After the 19 September 2006 coup, Nurak was appointed to the Constitutional Drafting Council and later to the Constitutional Court. He served as President of the Constitutional Court from 21 May 2014 to 31 March 2020.

9 judges will decide the fate of Thai General Election

According to iLaw, Nurak has been a Constitutional Court judge for 13 years, making him the longest serving Constitutional Court judge since the Court’s establishment. Under the 2007 Constitution, a Constitutional Court judge’s tenure is limited to one 9-year term. Nurak’s tenure was supposed to end in May 2017, but was extended by the Head of the NCPO Order 24/2560, until the 2017 Constitution and the organic laws came into effect.

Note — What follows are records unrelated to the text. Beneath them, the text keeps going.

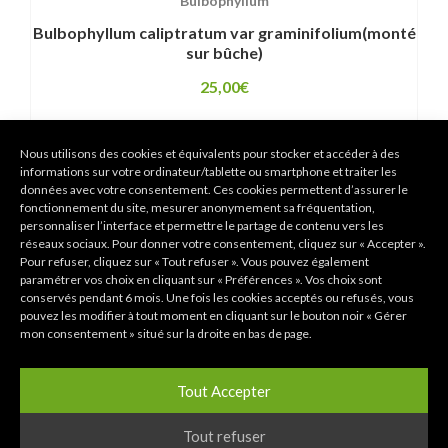
Bulbophyllum
Bulbophyllum caliptratum var graminifolium(monté
sur bûche)
25,00
€
Nous utilisons des cookies et équivalents pour stocker et accéder à des
informations sur votre ordinateur/tablette ou smartphone et traiter les
données avec votre consentement. Ces cookies permettent d’assurer le
fonctionnement du site, mesurer anonymement sa fréquentation,
personnaliser l’interface et permettre le partage de contenu vers les
réseaux sociaux. Pour donner votre consentement, cliquez sur « Accepter ».
Pour refuser, cliquez sur « Tout refuser ». Vous pouvez également
paramétrer vos choix en cliquant sur « Préférences ». Vos choix sont
conservés pendant 6 mois. Une fois les cookies acceptés ou refusés, vous
pouvez les modifier à tout moment en cliquant sur le bouton noir « Gérer
mon consentement » situé sur la droite en bas de page.
Tout Accepter
Tout refuser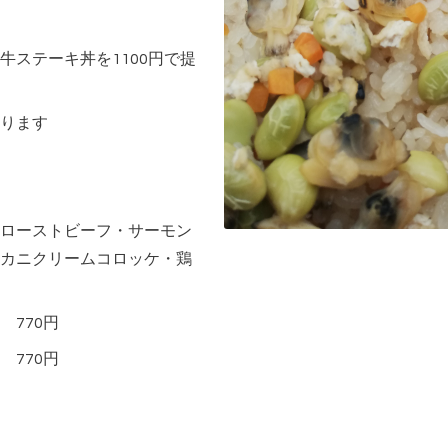
牛ステーキ丼を1100円で提
ります
ローストビーフ・サーモン
カニクリームコロッケ・鶏
770円
770円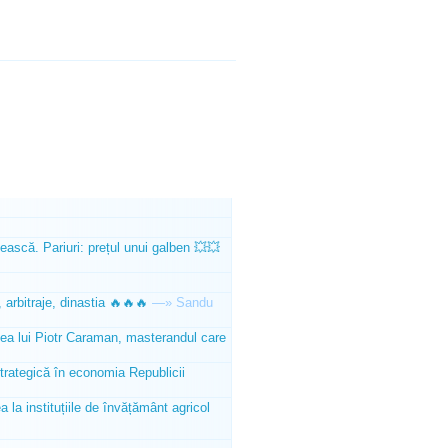
ească. Pariuri: prețul unui galben 💥💥
 arbitraje, dinastia 🔥🔥🔥
—»
Sandu
tea lui Piotr Caraman, masterandul care
trategică în economia Republicii
la instituțiile de învățământ agricol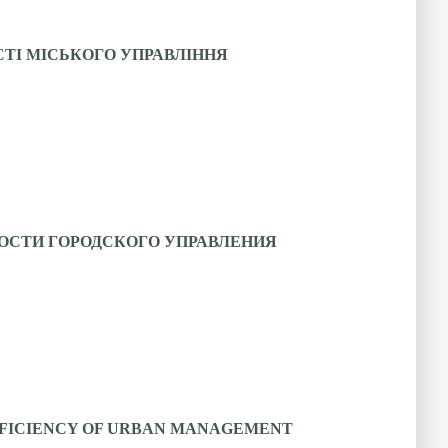
ТІ МІСЬКОГО УПРАВЛІННЯ
СТИ ГОРОДСКОГО УПРАВЛЕНИЯ
EFFICIENCY OF URBAN MANAGEMENT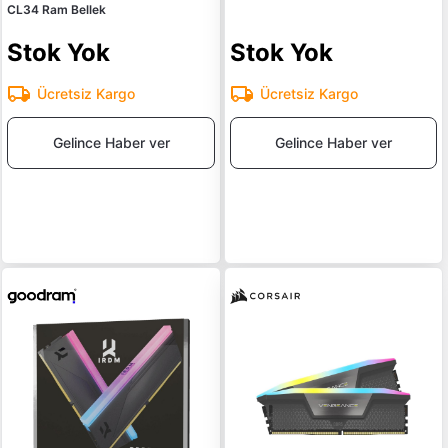
CL34 Ram Bellek
Stok Yok
Stok Yok
Ücretsiz Kargo
Ücretsiz Kargo
Gelince Haber ver
Gelince Haber ver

However, a transitory provision in the 2017 Organic Law on Rules and Procedure of the Constitutional Court stated that judges whose tenure was previously extended are allowed to remain in their position until an elected parliament can start a selection process.

The selection process began in May 2019, and since new judges were yet to be announced, Nurak remained in his position along with four other judges whose tenure should have already ended.

iLaw also noted that, throughout Nurak’s tenure as a Constitutional Court judge, he has ruled to dissolve at least 29 political parties, including the Thai Rak Thai Party, the People’s Power Party, the Thai Raksa Chart Party, and the Future Forward Party.

He was also among the set of judges who ruled to drop charges against the Democrat Party in May 2007, during the same ruling which resulted in the dissolution of the Thai Rak Thai Party and three other parties. In November 2010, he was once again one of the Constitutional Court judges who ruled to drop charges against the Democrat Party in a case where the party face dissolution if found guilty.

Additionally, he has ruled to remove three prime ministers from office: Samak Sundaravej in September 2008, Somchai Wongsawat in December 2008, and Yingluck Shiniwatra in May 2014, as well as ruling to nullify the 2014 general election, which was obstructed by the People’s Democratic Reform Committee (PDRC) protests.